Scuba diving tourists are an important source of income for Egypt, but now the tourism sector might be sawing off the branch on which they’re sitting by over-exploiting the sensitive coral reefs of the Red Sea. According to a study by Hasler and Ott, heavily dived dive sites near the town of Dahab have a significantly lower level of coral cover compared to areas without recreational diving.

red sea Divers Damage Coral Cover in Red Sea

Located off the south-eastern coast of the Sinai Peninsula, the reefs of Dahab is one of Sinai’s most treasured and well visited diving destinations. Dahab is still a fairly small town, but it is situated no more than 80 km (50 miles) from Sharm el-Sheik, a bustling tourist hub which attracts tens of thousands of visitors each year. Some of the dive sites off Dahab are among the world’s most heavily dived sites with over 30,000 dives per year.

According to Hasler and Ott, heavily dived sites in the studied area exhibited a reduced coral cover compared to non-dived sites and there were also significantly higher levels of broken and damaged corals. Differences could also be observed within the same reef, with coral communities located on reef crest areas being significantly more damaged than coral communities growing on reef slopes.

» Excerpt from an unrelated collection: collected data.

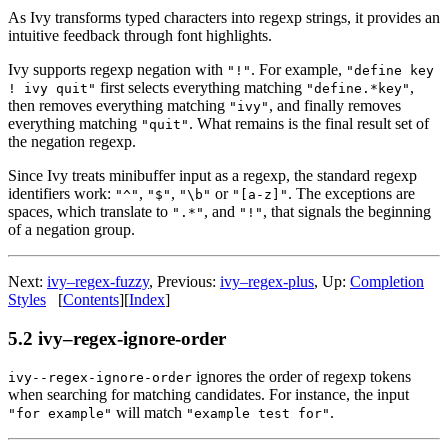
As Ivy transforms typed characters into regexp strings, it provides an
intuitive feedback through font highlights.
Ivy supports regexp negation with
. For example,
"!"
"define key
first selects everything matching
,
! ivy quit"
"define.*key"
then removes everything matching
, and finally removes
"ivy"
everything matching
. What remains is the final result set of
"quit"
the negation regexp.
Since Ivy treats minibuffer input as a regexp, the standard regexp
identifiers work:
,
,
or
. The exceptions are
"^"
"$"
"\b"
"[a-z]"
spaces, which translate to
, and
, that signals the beginning
".*"
"!"
of a negation group.
Next:
ivy–regex-fuzzy
, Previous:
ivy–regex-plus
, Up:
Completion
Styles
[
Contents
][
Index
]
5.2 ivy–regex-ignore-order
ignores the order of regexp tokens
ivy--regex-ignore-order
when searching for matching candidates. For instance, the input
will match
.
"for example"
"example test for"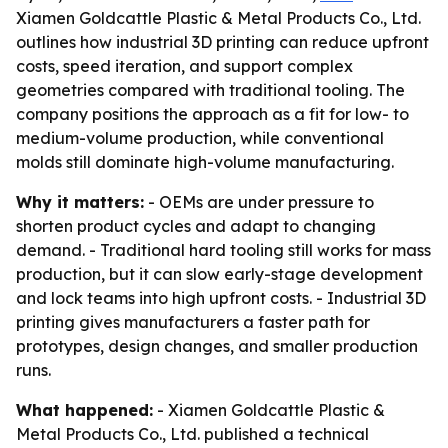
Xiamen Goldcattle Plastic & Metal Products Co., Ltd.
outlines how industrial 3D printing can reduce upfront
costs, speed iteration, and support complex
geometries compared with traditional tooling. The
company positions the approach as a fit for low- to
medium-volume production, while conventional
molds still dominate high-volume manufacturing.
Why it matters:
- OEMs are under pressure to
shorten product cycles and adapt to changing
demand. - Traditional hard tooling still works for mass
production, but it can slow early-stage development
and lock teams into high upfront costs. - Industrial 3D
printing gives manufacturers a faster path for
prototypes, design changes, and smaller production
runs.
What happened:
- Xiamen Goldcattle Plastic &
Metal Products Co., Ltd. published a technical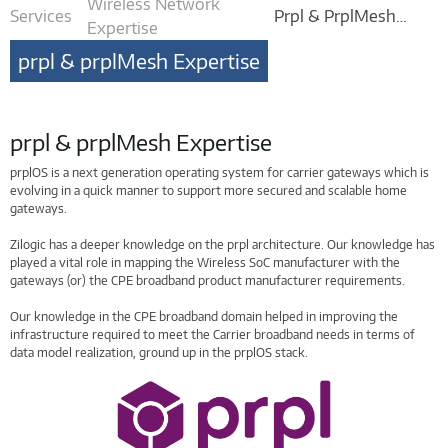
Wireless Network
Services
Prpl & PrplMesh
Expertise
Expertise
prpl & prplMesh Expertise
prpl & prplMesh Expertise
prplOS is a next generation operating system for carrier gateways which is
evolving in a quick manner to support more secured and scalable home
gateways.
Zilogic has a deeper knowledge on the prpl architecture. Our knowledge has
played a vital role in mapping the Wireless SoC manufacturer with the
gateways (or) the CPE broadband product manufacturer requirements.
Our knowledge in the CPE broadband domain helped in improving the
infrastructure required to meet the Carrier broadband needs in terms of
data model realization, ground up in the prplOS stack.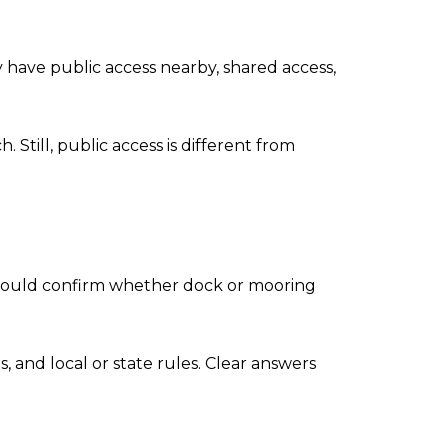
 have public access nearby, shared access,
Still, public access is different from
s should confirm whether dock or mooring
s, and local or state rules. Clear answers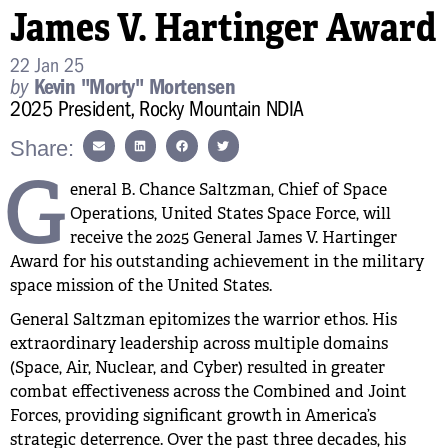
James V. Hartinger Award
22 Jan 25
by
Kevin "Morty" Mortensen
2025 President, Rocky Mountain NDIA
Share:
G
eneral B. Chance Saltzman, Chief of Space
Operations, United States Space Force, will
receive the 2025 General James V. Hartinger
Award for his outstanding achievement in the military
space mission of the United States.
General Saltzman epitomizes the warrior ethos. His
extraordinary leadership across multiple domains
(Space, Air, Nuclear, and Cyber) resulted in greater
combat effectiveness across the Combined and Joint
Forces, providing significant growth in America’s
strategic deterrence. Over the past three decades, his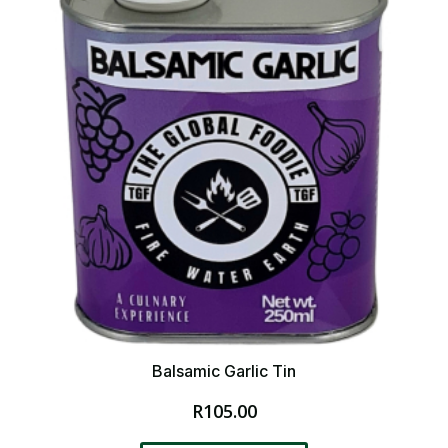
Balsamic Garlic Tin
R
105.00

Divers are not only causing trouble by damaging corals directly; they can also stir up the sand around the reefs, thereby promoting sedimentation on top of the corals. Attached corals cannot free themselves of sediment particles and being covered in sand is therefore very dangerous for them.

In order to combat the problems faced by heavily exploited reefs, Hasler and Ott have suggested implementing ecologically sustainable dive plans for individual sites and limiting the total amount of dives per year. According to the authors, it is also very important to educate dive guides and divers.

For more info, read the results of the study which are due to be published shortly in Marine Pollution Bullentine. “Hasler H and JA Ott (2008) – Diving down the reefs? Intensive diving tourism threatens the reefs of the Northern Red Sea. Marine Pollution Bulletin, 2008 Aug.”